Aug
30
Start Lists, Stop Nagging
Filed Under (parenting tips, self-esteem)

“I don’t want to be a nagging mother.  I want everyone to do their part without me asking repeatedly.”  I moaned. Teen daughter responded matter-of-factly with an irrefutable truth, “It’s just not going to happen, Mom. So accept it.”

She’s right, of course.  A family in which the children operate as self-sufficient, self-motivated, responsible team members without parental involvement is about as realistic as a money tree.  But my passion for nurturing self-esteem motivates me to find new ways to instill self-reliance.  Because a child who can take care of herself feels capable.   And a child who feels capable is more likely to take on new challenges and responsibilities.  Each time she does, she generates self-esteem.

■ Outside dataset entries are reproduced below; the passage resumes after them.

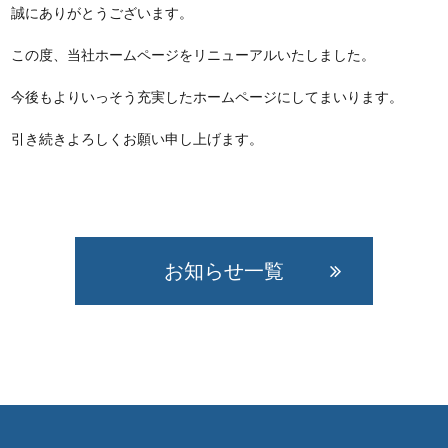
誠にありがとうございます。
この度、当社ホームページをリニューアルいたしました。
今後もよりいっそう充実したホームページにしてまいります。
引き続きよろしくお願い申し上げます。
お知らせ一覧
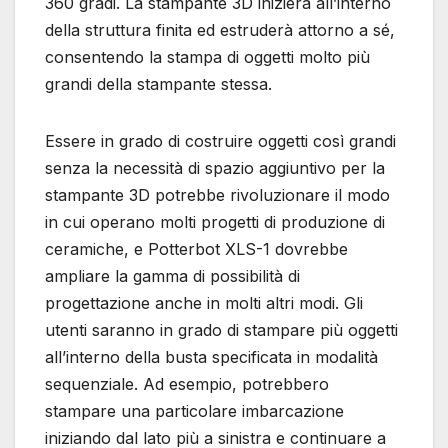
360 gradi. La stampante 3D inizierà all’interno
della struttura finita ed estruderà attorno a sé,
consentendo la stampa di oggetti molto più
grandi della stampante stessa.
Essere in grado di costruire oggetti così grandi
senza la necessità di spazio aggiuntivo per la
stampante 3D potrebbe rivoluzionare il modo
in cui operano molti progetti di produzione di
ceramiche, e Potterbot XLS-1 dovrebbe
ampliare la gamma di possibilità di
progettazione anche in molti altri modi. Gli
utenti saranno in grado di stampare più oggetti
all’interno della busta specificata in modalità
sequenziale. Ad esempio, potrebbero
stampare una particolare imbarcazione
iniziando dal lato più a sinistra e continuare a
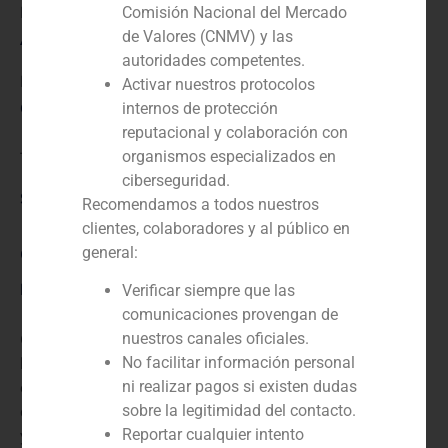
Financial advisor to the buyer
Comisión Nacional del Mercado
de Valores (CNMV) y las
Año:
autoridades competentes.
N/D
Activar nuestros protocolos
Cliente:
internos de protección
reputacional y colaboración con
organismos especializados en
Telemedicine Clinic
ciberseguridad.
Servicio / Sector
Recomendamos a todos nuestros
clientes, colaboradores y al público en
general:
Corporate Finance
,
Sanidad
Descripción
Verificar siempre que las
comunicaciones provengan de
GBS Finance actuó como asesor financiero de la firma
nuestros canales oficiales.
británica de capital riesgo y de crecimiento Kennet,
No facilitar información personal
especializada en ampliación de capital,
ni realizar pagos si existen dudas
desinversiones, operaciones de toma de participación
sobre la legitimidad del contacto.
y recapitalizaciones, en la adquisición de una
Reportar cualquier intento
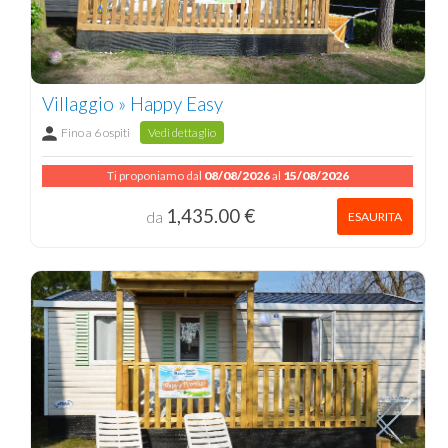
Villaggio » Happy Easy
Fino a 6 ospiti
Vedi dettaglio
Ti proponiamo dal
08/08/2026
al
15/08/2026
1,435.00 €
da
ESAURITA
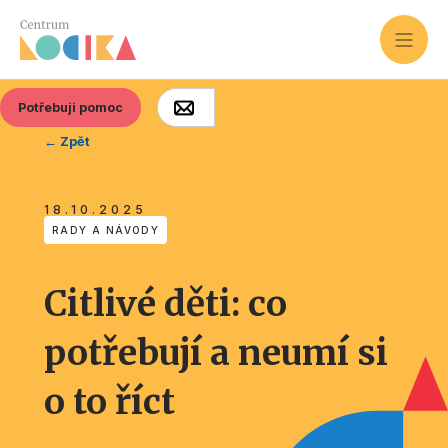
Potřebuji pomoc
← Zpět
18.10.2025
RADY A NÁVODY
Citlivé děti: co
potřebují a neumí si
o to říct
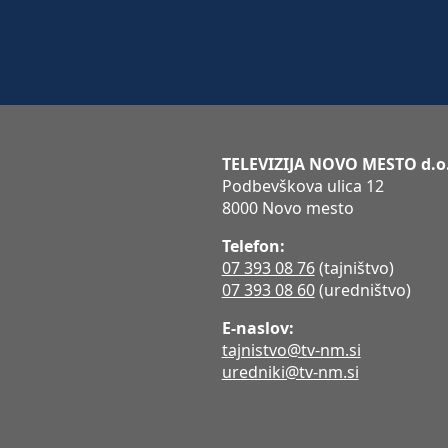
TELEVIZIJA NOVO MESTO d.o
Podbevškova ulica 12
8000 Novo mesto
Telefon:
07 393 08 76
(tajništvo)
07 393 08 60
(uredništvo)
E-naslov:
tajnistvo@tv-nm.si
uredniki@tv-nm.si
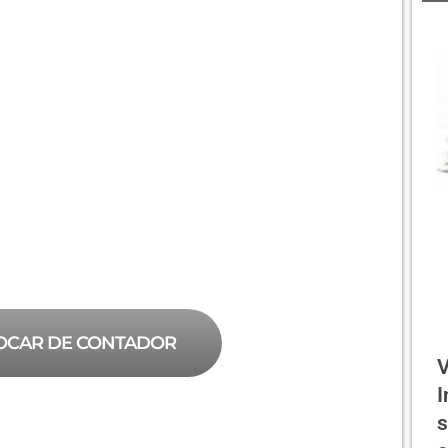
OCAR DE CONTADOR
V
I
s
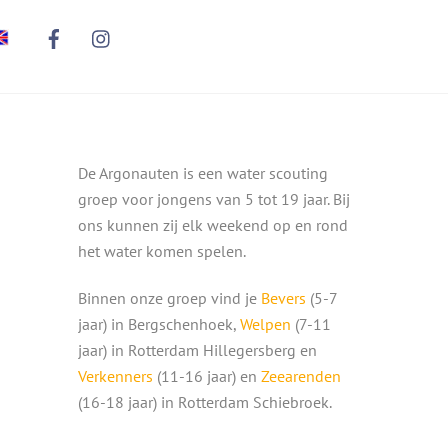
De Argonauten is een water scouting
groep voor jongens van 5 tot 19 jaar. Bij
ons kunnen zij elk weekend op en rond
het water komen spelen.
Binnen onze groep vind je
Bevers
(5-7
jaar) in Bergschenhoek,
Welpen
(7-11
jaar) in Rotterdam Hillegersberg en
Verkenners
(11-16 jaar) en
Zeearenden
(16-18 jaar) in Rotterdam Schiebroek.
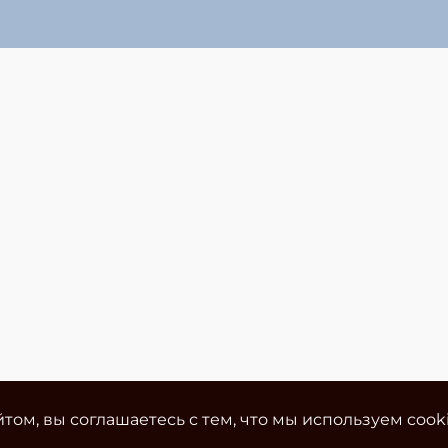
том, вы соглашаетесь с тем, что мы используем cook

The trick is knowing how much a child can handle.  Expecting too much discourages a child. Expecting too little stunts her personal growth.  How to measure what’s just right?  Follow the child.

  • Signs of overwhelm may be seen in these forms:

    Self-defeating statements like, “I can’t do anything
    right.”
    Exaggerated reactions:  “This is stupid.  Who cares about this anyway?”
    Backsliding:  reverting to childish behaviors like
    thumb-sucking or clinging to parent in social situations.

As a parent, I’ve been guilty of setting lofty expectations.  When that happens, my children are quick to remind me that children are not miniature adults.  On one particularly harried morning, I barked out a succession of orders to my eager-to-please seven year old.  She
tried her best to keep up but eventually succumbed to tears of stress, blurting out between sobs, “Mom, I’m just a kid.”

It was my husband who suggested our current method of household responsibility.  Envying my efficiency as I methodically crossed items off my to-do list, he asked if I would make him a list.  Fearing the negative connotations of a ‘honey-do’ list, I was hesitant.  Tween son chimed in, “Yeah, I’d like a list too.  That way you don’t have to remind us all day.”

I began the ritual of leaving each child a list of expectations before leaving forwork.  To my surprise, everything got done.  Without my interference, they were free to go at their own pace.  They had choices – what to do first, when to do it.  Best of all, reports from work-at-home Dad indicated no complaints.  There was no mother to complain to.  No one to resist.

It takes some humility to admit that you, as a parent, could be a roadblock to a child.  Sometimes we get in the way with our well-intentioned involvement believing that we hold the key to success.  But the real prize goes to the child who works through a task on his own, problem-solving and overcoming frustrations along the way.

Parents need only set the expectation, offer hands-off guidance, and stay out of the way.  When a child fails (and he will) natural consequences step in as highly effective teachers.  For example, if a child forgets to make or bring her lunch to school and Mom does not deliver it, said child will be very hungry after school and will enjoy that lunch even more.  And she probably won’t forget it the next day.

Giving responsibility to a child and allowing her to make mistakes is a gift.  Don’t let your child’s complaining or resistance convince you otherwise.  Mother knows best after all.